Digital citizens are becoming active creators of new experiences using their intuition and gut. At the same time, digital and analog experiences are becoming more in tune with the senses. Urban spaces and buildings are being designed to encourage people to wander.

The discovery of neighborhoods, atmospheres, cultures and experiences is where real value is — sometimes not traveling the most efficient path is most rewarding. Little Bits has captured this sentiment in its platform of easy-to-use electronic building blocks empowering everyone to create inventions, large and small. The new mantra is: “Trust the data but rely on your instincts to guide you.”

3. Go with the flow  

2017 was the year when we sought out the “zone.” Being in a state of “flow” started to enter the mainstream as a worthy pursuit. Who wouldn’t want to experience uninterrupted concentration, free of pause or disruption? 2018 will be the year when we aim to do two or more things at once without overwhelming stress, and at the same time, signify to our networks the activism that is being woven into our lives.

Case in point: Lululemon is transforming commuting with its London relaxation busses. Our interactions will be organized around intention. We’ll expect services to come to us, where we are, on our terms and schedule (in terms of both time and duration). In an age of mass distraction and fake news, we’ll have more opportunities for informed decision making in a complex world full of unsorted and random information inputs.   

4. Question your comfort zones

Design is playing with our biases of how technology and data looks, creating moments of surprise and sometimes, discomfort.

This is not a bad thing. Chefs are challenging the idea of dining and what food should be, from consistency and texture to taste and ingredients. Bollinger Motors is changing what a rugged sports utility truck is expected to be. 

Entrepreneurs will seize opportunities to create new explorations and new perspectives, and we’ll all benefit from new discoveries and playful, unexpected experiences. Happiness and authenticity cannot be divorced.

5. Revitalize catalysts 

Product design is trying to find a new form language that expresses the transformational times we’re in. We’ll see the development of a new aesthetic that speaks of future, change, and the positiveness we’re all hoping for. Our living and working interiors have been boring for far too long. Simple but lively buildings and interiors are making offices and retail more exciting through color, light and texture. Digital layers in the real world are supporting citizens.

TransitScreen, for example, is using real-time displays and countdown clocks to improve the commuting experience. In physical and retail environments.

In the retail space, B8ta, a store designed to help customers try and buy new tech products, is helping bring crowd-funded products to life. 

Our online and offline expectations will continue to blur in 2018. As mobility is being re-invented, how much will we translate that radical shift into the vehicles that move us? The fear of the future can be mitigated through the design of the familiar.

6. Strive for expressive subtlety

Premium design will be communicated in the mundane in subtle ways. Designers and entrepreneurs are transforming information into poetry; readable to the informed user and beautiful to everyone else.

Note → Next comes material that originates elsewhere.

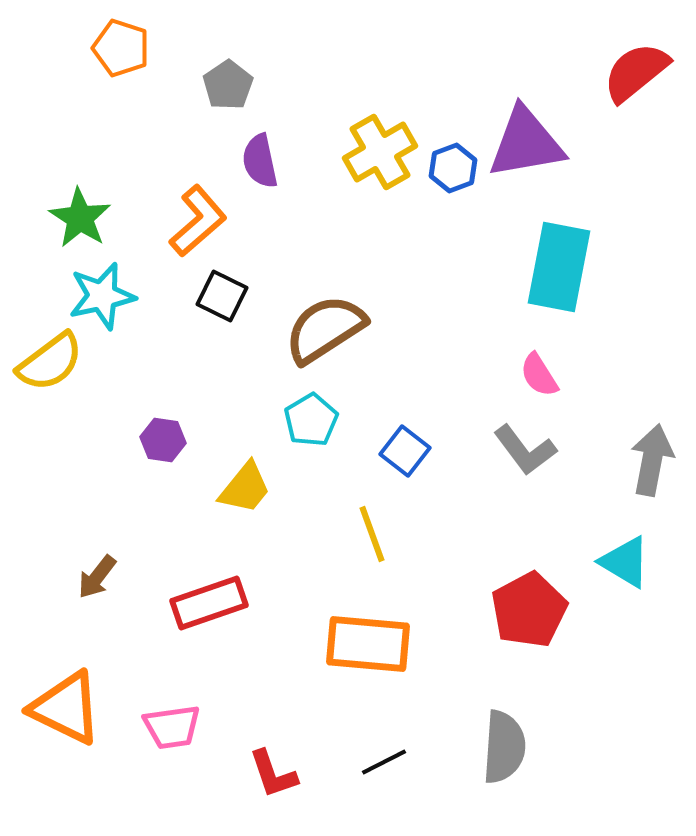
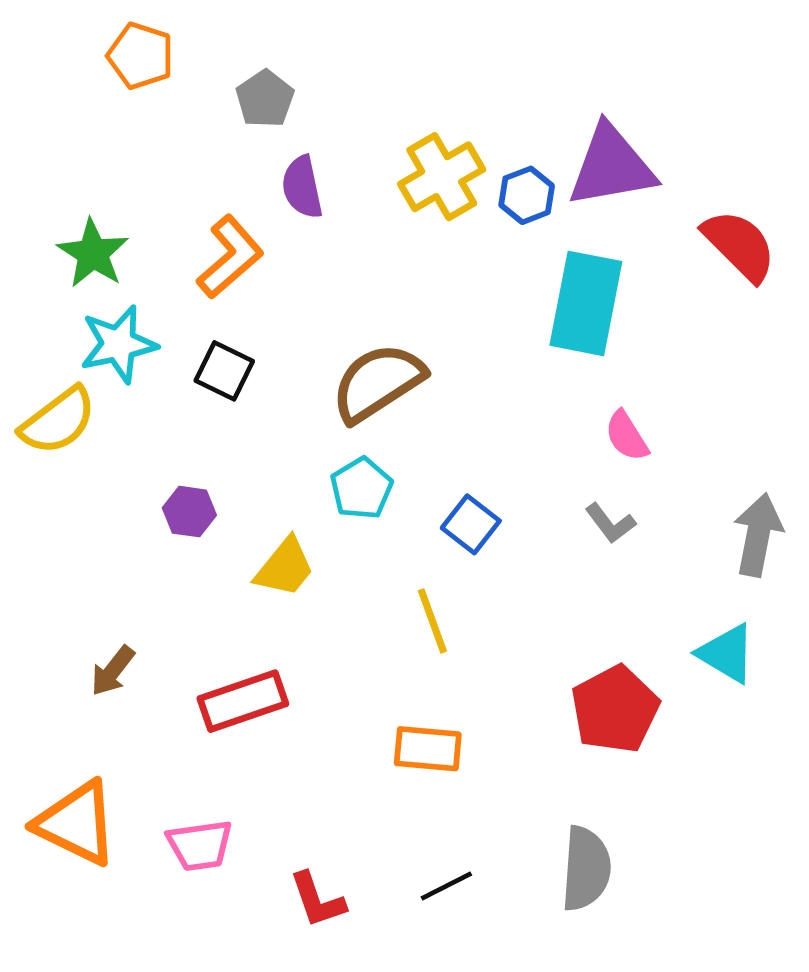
red semicircle: (636, 72) -> (739, 245), moved, turned 84
cyan rectangle: (559, 267) -> (586, 303), moved
black square: (222, 296) -> (224, 371), moved
gray L-shape: (525, 450) -> (610, 523), size x0.7
orange rectangle: (368, 644) -> (428, 749), size x0.7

Meural is not only a beautiful art frame, it holds eight gigabytes of photos and can be controlled by gesture. Technology is blending into interiors and while we’re still in need of some security standards for our internet of things, we can expect to see great design informing a premium feel and making the places we spend most of our time more visually and intellectually engaging.  

As we look ahead to how we’ll live in cities of the future, we continue to ask ourselves how society, the economy, living conditions and mobility will change. More important, we also examine what opportunities new technologies will present to us. It’s an especially exciting and critical time for startups whose goal is to positively impact the future of city life by reimagining it entirely, and we look forward to working side by side with some of them to help them achieve their full potential.